===== Input material

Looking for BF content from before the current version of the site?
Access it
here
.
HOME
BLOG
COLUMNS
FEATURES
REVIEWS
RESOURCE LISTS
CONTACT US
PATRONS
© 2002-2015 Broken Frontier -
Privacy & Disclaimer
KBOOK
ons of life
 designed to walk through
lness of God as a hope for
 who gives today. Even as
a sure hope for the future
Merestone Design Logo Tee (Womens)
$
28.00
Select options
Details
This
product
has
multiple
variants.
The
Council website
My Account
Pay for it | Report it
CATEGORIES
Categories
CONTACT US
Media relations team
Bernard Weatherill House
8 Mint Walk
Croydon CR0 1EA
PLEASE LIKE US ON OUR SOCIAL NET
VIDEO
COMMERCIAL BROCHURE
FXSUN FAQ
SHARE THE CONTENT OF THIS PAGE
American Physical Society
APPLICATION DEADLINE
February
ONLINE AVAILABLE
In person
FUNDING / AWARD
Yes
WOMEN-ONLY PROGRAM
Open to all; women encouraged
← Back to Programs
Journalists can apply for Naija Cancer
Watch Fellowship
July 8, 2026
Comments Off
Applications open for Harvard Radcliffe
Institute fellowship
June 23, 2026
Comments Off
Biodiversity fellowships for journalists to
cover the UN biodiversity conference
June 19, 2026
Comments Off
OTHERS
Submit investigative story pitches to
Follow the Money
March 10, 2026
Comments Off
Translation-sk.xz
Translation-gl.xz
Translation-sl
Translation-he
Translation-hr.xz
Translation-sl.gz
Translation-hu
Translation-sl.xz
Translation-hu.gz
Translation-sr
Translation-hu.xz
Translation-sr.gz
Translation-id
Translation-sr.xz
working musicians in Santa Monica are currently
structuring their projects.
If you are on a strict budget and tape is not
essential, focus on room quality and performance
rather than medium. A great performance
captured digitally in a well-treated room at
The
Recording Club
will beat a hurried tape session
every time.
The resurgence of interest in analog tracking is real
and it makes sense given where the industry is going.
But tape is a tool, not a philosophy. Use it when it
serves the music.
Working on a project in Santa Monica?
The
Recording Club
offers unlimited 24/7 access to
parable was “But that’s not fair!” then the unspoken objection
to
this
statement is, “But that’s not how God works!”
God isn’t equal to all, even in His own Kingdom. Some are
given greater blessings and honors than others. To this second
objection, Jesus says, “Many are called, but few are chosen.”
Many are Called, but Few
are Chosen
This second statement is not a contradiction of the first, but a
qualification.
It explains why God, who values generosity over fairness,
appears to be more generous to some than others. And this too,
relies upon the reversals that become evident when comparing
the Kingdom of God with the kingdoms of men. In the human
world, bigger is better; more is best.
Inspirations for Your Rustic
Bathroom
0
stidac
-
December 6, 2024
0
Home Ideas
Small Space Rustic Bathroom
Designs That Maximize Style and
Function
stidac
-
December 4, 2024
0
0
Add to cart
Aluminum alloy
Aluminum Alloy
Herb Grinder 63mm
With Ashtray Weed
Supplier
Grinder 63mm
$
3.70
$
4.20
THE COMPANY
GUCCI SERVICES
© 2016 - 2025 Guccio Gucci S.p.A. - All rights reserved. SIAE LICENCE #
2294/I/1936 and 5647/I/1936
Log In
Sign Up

==========

- _What to do_: All lines above with "Santa" in them should be returned.

- _Exercise solution_:
working musicians in Santa Monica are currently
Working on a project in Santa Monica?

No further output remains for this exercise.